↓↓↓

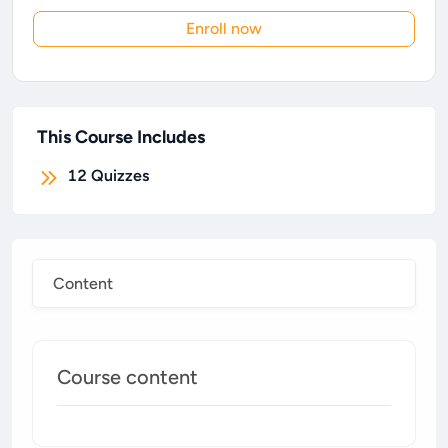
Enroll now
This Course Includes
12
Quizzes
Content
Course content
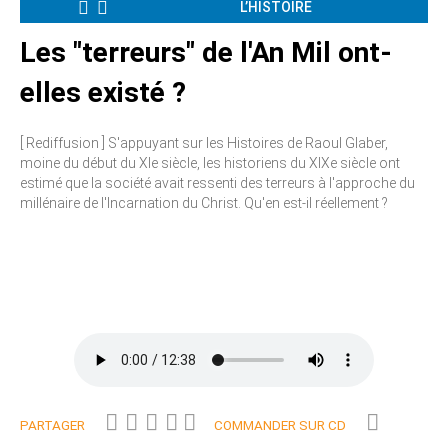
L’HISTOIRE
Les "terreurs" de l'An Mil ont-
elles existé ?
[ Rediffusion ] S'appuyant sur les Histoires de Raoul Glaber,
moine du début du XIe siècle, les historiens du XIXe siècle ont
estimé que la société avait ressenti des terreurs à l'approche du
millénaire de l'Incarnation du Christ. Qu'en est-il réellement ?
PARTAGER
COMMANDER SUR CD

↑↑↑

--- Problem description ---
Search the listing for "Course" and show every line where it occurs.

--- Result for this task ---
This Course Includes
Course content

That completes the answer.